# Tapatalk Updated - Now Supports BlackBerry!



## Lorian (Apr 9, 2003)

I've updated Tapatalk.

It would be good if someone who uses it could please confirm that it still works!?

The new version supports BlackBerry so those of you who use them can now browse UK-M from your mobiles as well.

It's available in the CrackBerry App Store - search Tapatalk.


----------



## Lorian (Apr 9, 2003)

Yoshi said:


> Where do I download this for my blackberry?
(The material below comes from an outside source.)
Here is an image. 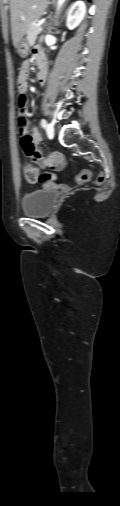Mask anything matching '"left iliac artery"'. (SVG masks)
<instances>
[{"mask_svg": "<svg viewBox=\"0 0 120 506\" xmlns=\"http://www.w3.org/2000/svg\"><path fill=\"white\" fill-rule=\"evenodd\" d=\"M46 124H47V123H46V120H45V119H41V126H42L43 128H45V127H46Z\"/></svg>", "mask_w": 120, "mask_h": 506, "instance_id": "obj_1", "label": "left iliac artery"}]
</instances>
Google CrackBerry. It's in their App Store.


----------



## Mowgli (Aug 23, 2009)

It's also on the official Blackberry app world


----------



## 1adf1 (Jun 15, 2010)

Is it any good that tapatalk thing I just go on2 my bb internet and go on uk m that way don't have 2 buy the tapatalk eather lol so what are the advantages of doing it that way then


----------



## musio (Jan 25, 2008)

Is tapatalk for iPhone broken? Past two days it won't let me load favourites/subscribed topics. Says user Id is 0.


----------



## Surferph34 (Dec 17, 2007)

still works, lorian. I use it.

Iphone


----------



## Guest (Oct 19, 2011)

What about other phones ive got a nokia e7 on o2........anything for this device ?


----------